Download PDFs from Website

mr2mike · November 22, 2021, 9:21pm

I have no idea where to start, my KNIME work has all been local with DB or XLS file manipulation or joining.
Trying to get a workflow built that can get the following public data:

Have a table of Application Numbers
Workflow would connect to the website
https://dds.aer.ca/iar_query/ApplicationAttachments.aspx?AppNumber=1828506
Download all the files (more than one per application). Added the underscore so you can see the web address.
_Application Error Encountered
_Application Error Encountered
_Application Error Encountered
_Application Error Encountered
_Application Error Encountered
Save locally the file names based on the Attachment Description in the website table. Most are PDF or doc or xls.

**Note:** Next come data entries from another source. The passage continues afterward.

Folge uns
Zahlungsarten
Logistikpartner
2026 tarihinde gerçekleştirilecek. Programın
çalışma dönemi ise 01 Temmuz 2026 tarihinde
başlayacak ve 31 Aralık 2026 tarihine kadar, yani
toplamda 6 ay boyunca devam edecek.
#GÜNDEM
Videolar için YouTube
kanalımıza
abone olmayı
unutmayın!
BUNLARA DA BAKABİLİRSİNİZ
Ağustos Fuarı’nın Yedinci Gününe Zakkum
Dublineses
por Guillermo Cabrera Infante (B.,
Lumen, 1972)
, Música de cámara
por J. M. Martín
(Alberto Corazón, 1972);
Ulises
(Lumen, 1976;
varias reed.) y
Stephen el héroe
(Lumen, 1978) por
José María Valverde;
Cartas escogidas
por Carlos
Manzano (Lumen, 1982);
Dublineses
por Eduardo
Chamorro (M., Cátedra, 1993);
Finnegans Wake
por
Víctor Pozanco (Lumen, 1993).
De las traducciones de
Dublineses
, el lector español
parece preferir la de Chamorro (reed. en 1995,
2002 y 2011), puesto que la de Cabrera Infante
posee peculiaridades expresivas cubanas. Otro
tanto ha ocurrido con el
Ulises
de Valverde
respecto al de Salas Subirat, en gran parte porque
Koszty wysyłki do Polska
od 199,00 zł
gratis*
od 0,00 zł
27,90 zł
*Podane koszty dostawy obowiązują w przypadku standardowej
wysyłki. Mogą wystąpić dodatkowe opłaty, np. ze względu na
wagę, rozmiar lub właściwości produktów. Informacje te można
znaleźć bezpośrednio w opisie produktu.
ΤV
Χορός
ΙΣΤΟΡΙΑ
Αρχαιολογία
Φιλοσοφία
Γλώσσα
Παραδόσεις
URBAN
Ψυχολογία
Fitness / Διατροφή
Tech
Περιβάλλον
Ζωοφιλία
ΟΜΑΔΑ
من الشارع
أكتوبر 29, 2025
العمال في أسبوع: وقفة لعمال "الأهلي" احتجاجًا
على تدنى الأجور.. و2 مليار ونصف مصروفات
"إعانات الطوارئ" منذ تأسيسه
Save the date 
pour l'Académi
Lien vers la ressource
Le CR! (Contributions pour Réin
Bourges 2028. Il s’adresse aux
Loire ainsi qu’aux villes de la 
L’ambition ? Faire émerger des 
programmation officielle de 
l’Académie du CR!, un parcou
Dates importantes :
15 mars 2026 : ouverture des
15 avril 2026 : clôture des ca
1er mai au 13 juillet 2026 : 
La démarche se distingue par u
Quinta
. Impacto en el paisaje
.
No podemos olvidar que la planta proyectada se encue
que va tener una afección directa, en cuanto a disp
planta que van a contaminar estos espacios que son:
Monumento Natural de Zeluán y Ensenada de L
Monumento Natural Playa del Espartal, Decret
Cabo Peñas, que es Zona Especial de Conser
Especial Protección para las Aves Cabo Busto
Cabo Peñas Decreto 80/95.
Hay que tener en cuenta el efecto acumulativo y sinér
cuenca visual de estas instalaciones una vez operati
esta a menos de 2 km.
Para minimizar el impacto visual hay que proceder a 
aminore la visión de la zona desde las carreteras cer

First I want to prove I can download a single application and all the attachments before I build in the table of applications.
I am not adverse to putting in a Python script if necessary. But some nodes ARE limited by my company.

Here’s the site layout.

Andrew_Steel · November 22, 2021, 11:09pm

Hi @mr2mike,

here is the beginning of a short solution:

I separated the host data from the request data (Table Creator and String Maipulation), because we need the host data later again.
The first GET Request fetches the application data. The Regex extracts all document numbers.

To fetch the documents we need a document query, build with host data and our extracted data, and the application query as Referer (Request Headers Tab).

At the end we have the filename, which we query with the entry Content-Disposition (Response Headers Tab), and the binary data of the document. The rest should be simple.

I hope it helps.

Best regards
Andrew

request_test.knwf (1.9 MB)

mr2mike · November 24, 2021, 9:00pm

Thank you! You definitely got me started on it. Had a bit of issue in the beginning. Your workflow is built on KNIME 4.4 and I was using KNIME 4.3
The difference was the RegEx Extractor node couldn’t handle the List that the GET Request was creating. Basically, it’s an Array. Once I figure that out. I was able to use UnGroup node to move it back to a string rather than an array and it began to work.

It also appears I need to open and search for one application on the website before running. If this doesn’t happen the GET Request is blocked or not received and retries endlessly.

system · June 2, 2023, 9:09pm

This topic was automatically closed 90 days after the last reply. New replies are no longer allowed.